Federal Sentencing Guidelines Amendments Part IV: Recency

Ed. Note: On November 1, the U.S. Sentencing Commission’s 2010 Amendments to the federal Sentencing Guidelines went into effect, along with a temporary, emergency amendment to implement Section 8 of the Fair Sentencing Act. On the whole, the amendments reflect a reduction in federal criminal sentences and provide the sentencing judge with additional discretion. The Sentencing Commission’s reader-friendly guide to the 2010 amendments is available here.

We discussed this amendment in detail in this post in April. The amendment deleted 4A1.1(e), which addressed the recency of previous imprisonment in calculating the criminal history points that increase a defendant’s sentence. That provision added points if the defendant committed the offense less than two years after release from imprisonment or while in imprisonment or escape status.

The proponents of this amendment argued that the recency and status guidelines were redundant, unfairly adding to the cumulative impact of the criminal history calculation.

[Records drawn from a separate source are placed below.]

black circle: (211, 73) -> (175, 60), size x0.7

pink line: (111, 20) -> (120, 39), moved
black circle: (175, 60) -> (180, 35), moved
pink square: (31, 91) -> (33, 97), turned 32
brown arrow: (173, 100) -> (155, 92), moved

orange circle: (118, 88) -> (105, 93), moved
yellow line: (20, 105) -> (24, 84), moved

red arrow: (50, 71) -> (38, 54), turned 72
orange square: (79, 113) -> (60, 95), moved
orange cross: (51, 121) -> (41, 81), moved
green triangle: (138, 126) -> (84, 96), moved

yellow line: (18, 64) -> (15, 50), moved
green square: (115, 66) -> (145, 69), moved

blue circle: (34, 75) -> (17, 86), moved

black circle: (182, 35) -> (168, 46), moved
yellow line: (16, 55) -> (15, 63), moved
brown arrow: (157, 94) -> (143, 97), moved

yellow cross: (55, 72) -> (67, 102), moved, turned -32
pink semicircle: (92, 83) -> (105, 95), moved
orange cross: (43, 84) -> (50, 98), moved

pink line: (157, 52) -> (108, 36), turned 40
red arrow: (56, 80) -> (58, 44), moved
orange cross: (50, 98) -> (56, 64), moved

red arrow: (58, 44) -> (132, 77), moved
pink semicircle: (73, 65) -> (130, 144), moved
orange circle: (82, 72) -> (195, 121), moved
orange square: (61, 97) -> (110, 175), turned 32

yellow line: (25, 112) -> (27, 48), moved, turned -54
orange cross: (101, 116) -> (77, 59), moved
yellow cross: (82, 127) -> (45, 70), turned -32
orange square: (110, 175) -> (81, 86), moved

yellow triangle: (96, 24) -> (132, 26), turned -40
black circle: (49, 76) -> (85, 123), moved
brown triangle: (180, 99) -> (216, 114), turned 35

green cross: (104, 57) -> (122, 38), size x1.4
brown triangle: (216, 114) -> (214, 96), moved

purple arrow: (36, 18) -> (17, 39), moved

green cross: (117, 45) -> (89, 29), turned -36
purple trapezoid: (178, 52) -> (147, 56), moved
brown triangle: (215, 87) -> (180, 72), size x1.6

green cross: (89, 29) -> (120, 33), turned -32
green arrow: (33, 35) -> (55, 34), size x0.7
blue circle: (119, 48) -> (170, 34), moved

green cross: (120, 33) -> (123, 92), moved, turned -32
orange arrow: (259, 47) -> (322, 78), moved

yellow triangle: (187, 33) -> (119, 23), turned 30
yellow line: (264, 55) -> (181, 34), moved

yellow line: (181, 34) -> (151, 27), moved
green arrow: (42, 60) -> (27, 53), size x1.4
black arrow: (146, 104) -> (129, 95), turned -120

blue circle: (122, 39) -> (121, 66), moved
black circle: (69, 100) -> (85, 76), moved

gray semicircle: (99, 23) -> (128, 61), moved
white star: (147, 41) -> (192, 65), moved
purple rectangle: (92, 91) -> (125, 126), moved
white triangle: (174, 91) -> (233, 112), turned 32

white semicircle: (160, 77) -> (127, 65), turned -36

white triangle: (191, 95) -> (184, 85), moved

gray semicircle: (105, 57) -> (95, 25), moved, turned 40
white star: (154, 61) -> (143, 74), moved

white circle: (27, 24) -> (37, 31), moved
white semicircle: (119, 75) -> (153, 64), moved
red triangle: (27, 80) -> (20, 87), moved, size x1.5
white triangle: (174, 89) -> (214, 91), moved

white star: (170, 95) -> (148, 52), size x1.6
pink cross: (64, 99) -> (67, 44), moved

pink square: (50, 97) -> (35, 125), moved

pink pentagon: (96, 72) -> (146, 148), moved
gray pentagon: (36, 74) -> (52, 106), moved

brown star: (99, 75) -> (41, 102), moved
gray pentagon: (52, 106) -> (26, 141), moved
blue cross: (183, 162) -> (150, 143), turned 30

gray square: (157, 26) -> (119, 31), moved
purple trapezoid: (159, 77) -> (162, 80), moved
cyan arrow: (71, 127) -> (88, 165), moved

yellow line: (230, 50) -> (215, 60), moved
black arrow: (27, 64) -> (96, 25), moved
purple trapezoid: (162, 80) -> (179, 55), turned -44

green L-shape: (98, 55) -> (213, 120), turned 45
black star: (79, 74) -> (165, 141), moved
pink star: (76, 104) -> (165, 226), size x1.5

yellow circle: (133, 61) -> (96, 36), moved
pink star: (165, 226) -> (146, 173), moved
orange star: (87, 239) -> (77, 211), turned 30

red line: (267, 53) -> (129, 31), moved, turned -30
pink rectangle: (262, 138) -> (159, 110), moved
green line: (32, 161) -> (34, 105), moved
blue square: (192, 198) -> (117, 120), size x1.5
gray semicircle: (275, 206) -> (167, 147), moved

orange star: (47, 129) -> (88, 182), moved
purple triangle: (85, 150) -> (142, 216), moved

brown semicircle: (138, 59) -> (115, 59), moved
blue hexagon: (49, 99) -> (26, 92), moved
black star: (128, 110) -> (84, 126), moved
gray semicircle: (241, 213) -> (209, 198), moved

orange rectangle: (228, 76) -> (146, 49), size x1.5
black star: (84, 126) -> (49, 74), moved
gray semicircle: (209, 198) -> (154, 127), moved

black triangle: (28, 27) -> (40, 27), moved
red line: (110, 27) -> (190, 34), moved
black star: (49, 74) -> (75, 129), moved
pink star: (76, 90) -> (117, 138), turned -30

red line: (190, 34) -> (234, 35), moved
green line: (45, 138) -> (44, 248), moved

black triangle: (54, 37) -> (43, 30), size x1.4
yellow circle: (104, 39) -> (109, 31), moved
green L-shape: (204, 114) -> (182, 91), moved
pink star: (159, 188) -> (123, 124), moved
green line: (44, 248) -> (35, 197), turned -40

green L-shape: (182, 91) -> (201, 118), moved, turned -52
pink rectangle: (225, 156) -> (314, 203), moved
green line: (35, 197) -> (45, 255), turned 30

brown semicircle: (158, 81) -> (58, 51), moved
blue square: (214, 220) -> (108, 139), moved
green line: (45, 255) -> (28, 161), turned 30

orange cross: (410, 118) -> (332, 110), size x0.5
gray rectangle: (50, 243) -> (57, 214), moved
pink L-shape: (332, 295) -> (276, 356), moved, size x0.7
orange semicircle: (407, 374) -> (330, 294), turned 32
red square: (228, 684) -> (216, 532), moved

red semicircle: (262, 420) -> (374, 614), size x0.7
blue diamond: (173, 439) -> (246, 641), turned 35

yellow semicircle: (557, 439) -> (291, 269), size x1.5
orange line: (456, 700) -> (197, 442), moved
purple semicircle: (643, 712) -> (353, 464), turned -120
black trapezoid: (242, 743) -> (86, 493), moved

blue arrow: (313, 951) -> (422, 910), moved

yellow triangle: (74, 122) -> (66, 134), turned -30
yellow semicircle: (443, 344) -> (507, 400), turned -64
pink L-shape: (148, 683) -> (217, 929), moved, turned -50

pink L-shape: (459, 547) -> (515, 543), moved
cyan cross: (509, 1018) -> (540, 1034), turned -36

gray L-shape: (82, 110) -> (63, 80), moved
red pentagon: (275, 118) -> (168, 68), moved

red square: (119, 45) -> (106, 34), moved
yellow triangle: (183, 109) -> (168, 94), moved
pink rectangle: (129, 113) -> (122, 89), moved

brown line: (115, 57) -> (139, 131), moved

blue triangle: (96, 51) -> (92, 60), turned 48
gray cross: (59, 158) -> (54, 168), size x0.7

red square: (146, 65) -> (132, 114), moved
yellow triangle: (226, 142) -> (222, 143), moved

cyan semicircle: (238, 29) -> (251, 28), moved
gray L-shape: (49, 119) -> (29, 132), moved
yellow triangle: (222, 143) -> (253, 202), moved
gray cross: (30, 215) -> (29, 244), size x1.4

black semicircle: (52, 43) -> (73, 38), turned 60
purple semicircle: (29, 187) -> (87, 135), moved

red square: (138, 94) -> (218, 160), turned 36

Statistics showed that the recency of a prior record, when combined with the status provision in subsection (d), predicted recidivism in only 1 case out of 1000. In addition, not only did recency fail to reflect meaningful differences in past criminal conduct, it was actually more likely to increase punishment for less culpable defendants. The effect 4A1.1(e) and (d) had on deported immigrants who illegally reentered the country was particularly egregious, considering other cumulative guidelines and their usual reasons for re-entry.

In its explanation of the amendment, the Commission also noted that public comment and testimony had indicated that many defendants who recidivate soon after being released from prison do so due to the challenges to successful reentry after imprisonment, rather than increased culpability.